Yes, it is. GDPR forces them to inform me about this, should I ask them. My
ISP was forced by the government to log metadata as all Dutch ISPs were
because the Dutch government demanded this, by law. However a court case mid
'10s in European courts forced them to stop citing human rights.

> ISP data is attached to your damn real name. There is nothing worse. A VPN
> would first have to rat you out to the ISP, which at least creates another
> step.

You can do nothing, real name wise, when you have my public IPv4. Not in the
least because I have DHCP, and don't run any services whatsoever.

> It is becoming an issue in more and more places. And do you want to risk it?
> If Tor works for you, great. But it is blocked much more often than VPNs
> are.

Everyone will have to think for themselves in their threat assessment.

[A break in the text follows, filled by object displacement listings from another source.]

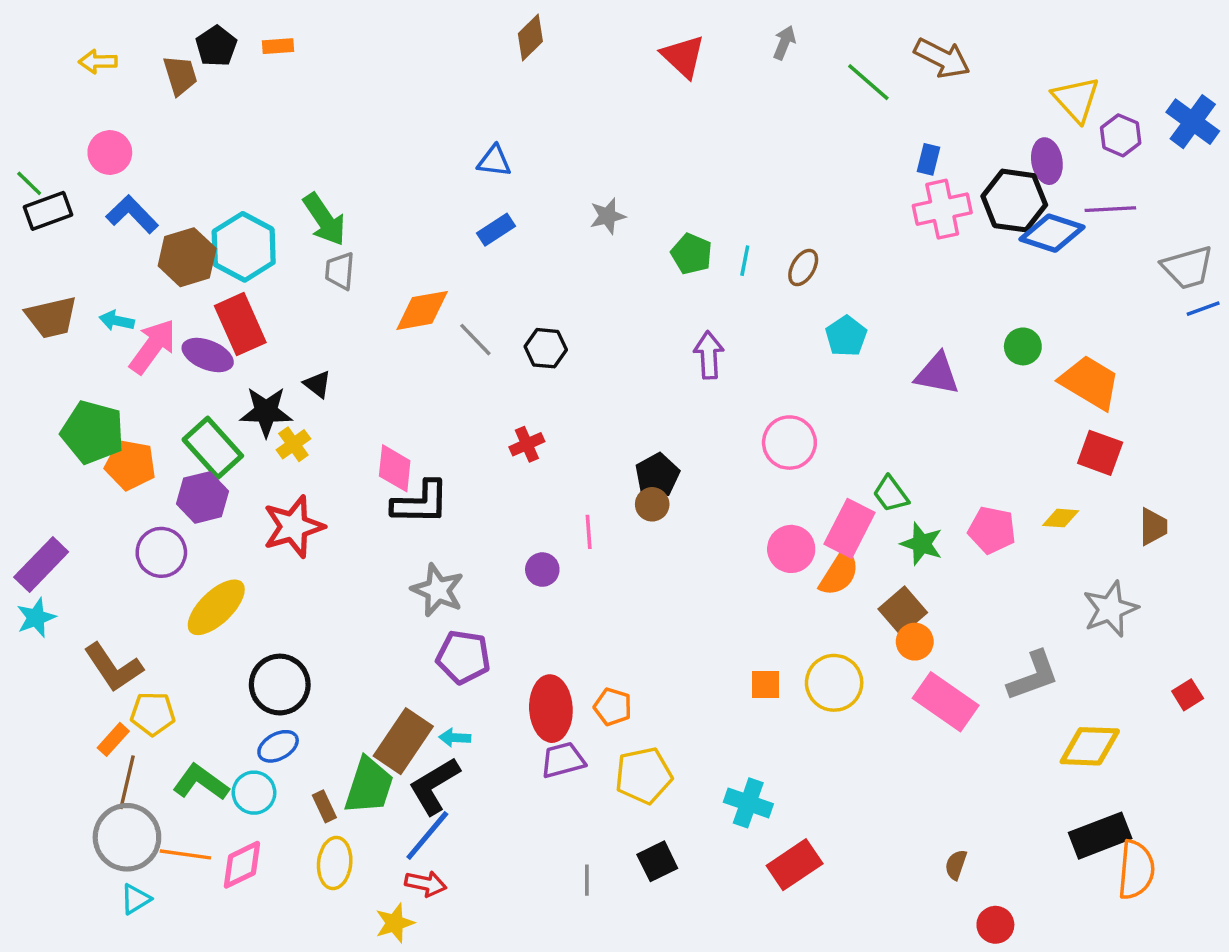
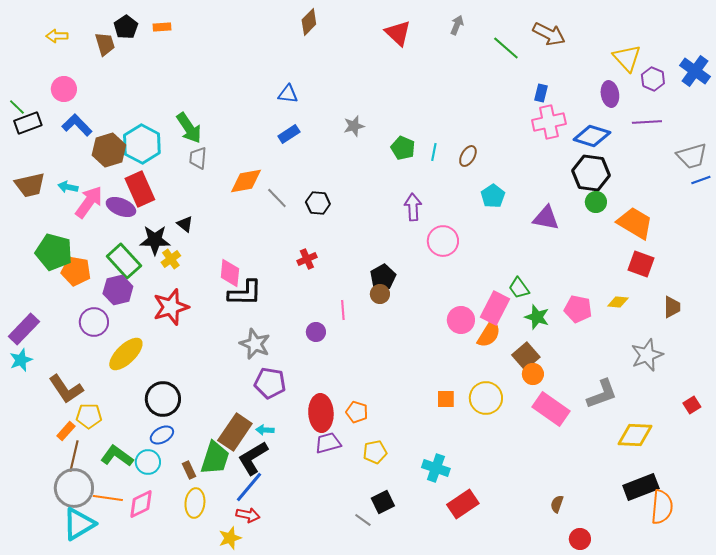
black hexagon: (1014, 201) -> (591, 173), moved
blue diamond: (1052, 233) -> (592, 136), moved
pink circle: (789, 443) -> (443, 241), moved
yellow pentagon: (644, 775) -> (375, 452), size x0.7
gray line: (587, 880) -> (363, 520), moved, turned -54
cyan triangle: (136, 899) -> (79, 524), size x1.8

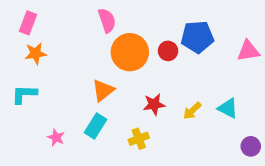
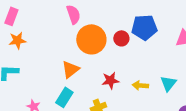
cyan triangle: (228, 108) -> (168, 83), turned 42
yellow arrow: (192, 111) -> (140, 85), turned 49

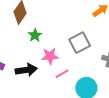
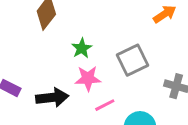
green star: (35, 35) -> (82, 48), moved

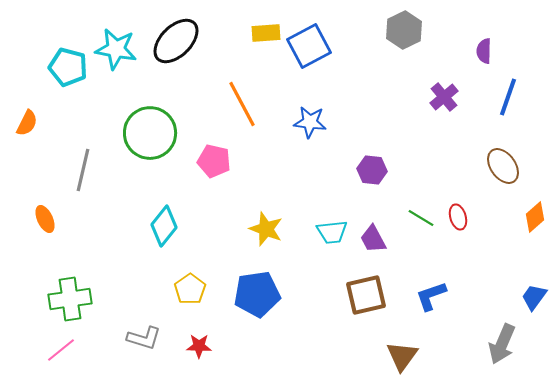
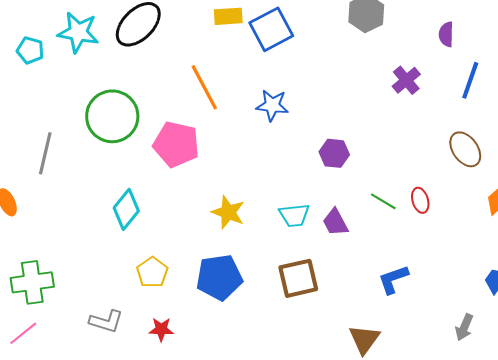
cyan pentagon: (68, 67) -> (30, 50), size x0.7
pink pentagon: (214, 161) -> (176, 144), size x1.4
brown square: (366, 295) -> (298, 278), moved
gray arrow: (502, 344) -> (464, 327), size x0.7

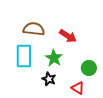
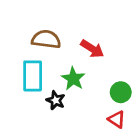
black star: (49, 79) -> (56, 100), moved
red triangle: (78, 88) -> (117, 119), moved

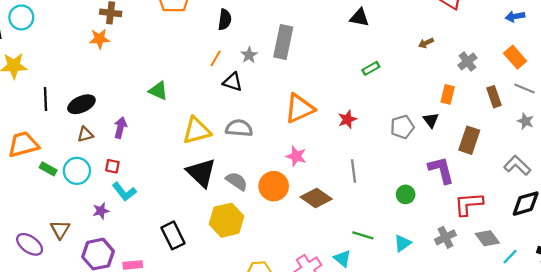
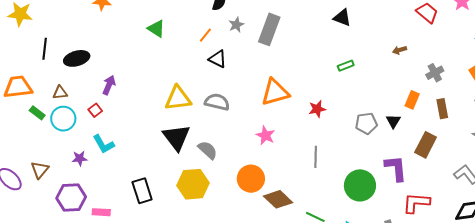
gray star: (249, 55) -> (236, 25), moved
green triangle: (158, 91) -> (156, 29), moved
brown rectangle: (494, 97) -> (442, 109), moved
brown triangle: (85, 134) -> (60, 93), moved
red square: (112, 166) -> (95, 110), moved, turned 32
orange circle: (274, 186) -> (251, 179), moved
green circle: (406, 194) -> (360, 185), size x1.8
brown diamond: (316, 198) -> (278, 199), moved

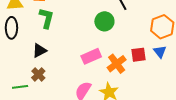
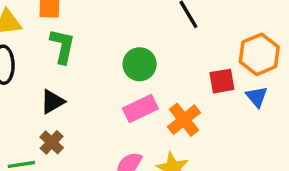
green circle: (104, 21) -> (140, 64), moved
red square: (139, 55) -> (222, 81), moved

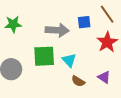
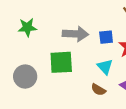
blue square: (84, 22) -> (106, 37), moved
cyan triangle: (69, 60) -> (105, 67), moved

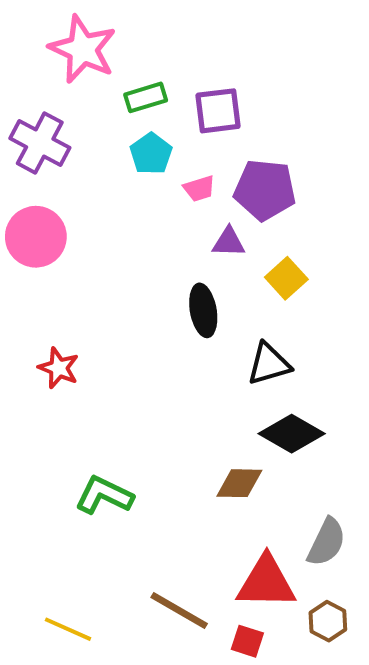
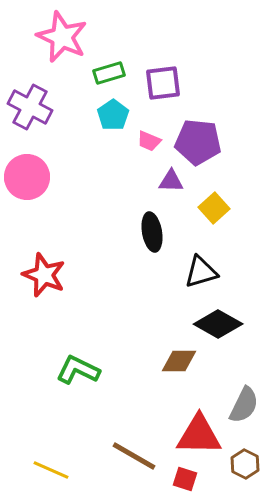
pink trapezoid: (199, 189) -> (149, 141), turned 40
red star: (59, 368) -> (44, 275), size x1.4

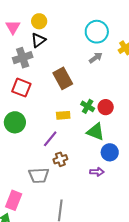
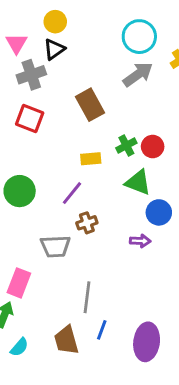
pink triangle: (13, 27) -> (16, 43), moved
gray arrow: (96, 58) -> (138, 74), size x1.5
green cross: (88, 106) -> (126, 146), turned 32
green circle: (15, 122) -> (20, 191), moved

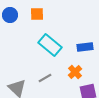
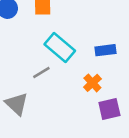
gray line: (45, 78) -> (41, 72), moved

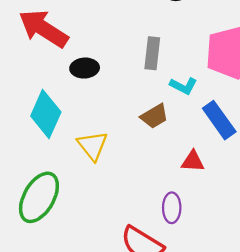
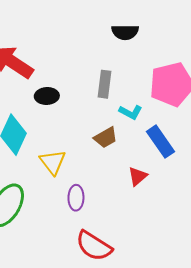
red triangle: (193, 161) -> (138, 176), turned -45
purple ellipse: (172, 208) -> (76, 198), moved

However, VPNs add an additional threat to your threat assessment. Is that
worth it? Is it worth it that they run a VPN in some datacenter on a KVM or
VPS they don't even own?

> Stop it. I didn't recommend ANY paid VPN at all. I myself use only free
> ones.

Even worse, TANSTAAFL.

I actually have a paid VPN which I use for copyright infringement related
things (which is civil court). Yes, there it adds an additional layer. For
police, not so much, and I would never route _all_ my traffic to it...